* DATA PROVIDED *

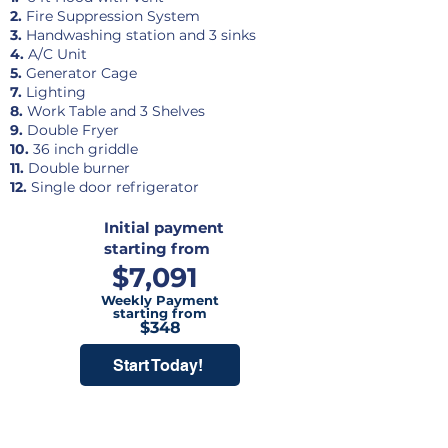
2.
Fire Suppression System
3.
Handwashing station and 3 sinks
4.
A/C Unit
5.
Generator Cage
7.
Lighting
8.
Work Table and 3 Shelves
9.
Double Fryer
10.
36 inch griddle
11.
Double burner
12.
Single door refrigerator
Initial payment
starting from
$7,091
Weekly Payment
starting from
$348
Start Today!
---
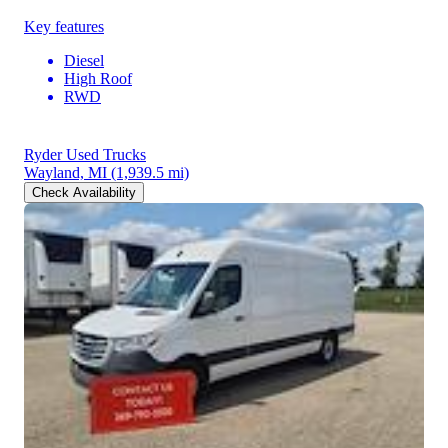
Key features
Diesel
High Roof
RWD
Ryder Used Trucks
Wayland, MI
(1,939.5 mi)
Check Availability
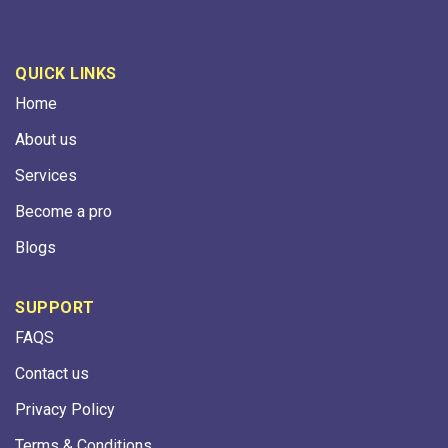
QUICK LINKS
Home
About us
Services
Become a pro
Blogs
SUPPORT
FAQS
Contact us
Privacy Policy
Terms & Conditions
==
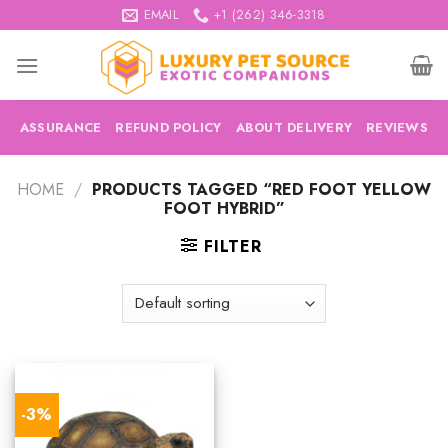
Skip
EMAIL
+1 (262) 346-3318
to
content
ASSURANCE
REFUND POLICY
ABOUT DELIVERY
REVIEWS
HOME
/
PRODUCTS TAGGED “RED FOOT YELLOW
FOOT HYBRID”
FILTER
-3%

* TO DO *
Using the material above, state how many lines carry the word "FOOT", giving the number alone.

* YOUR SOLUTION *
2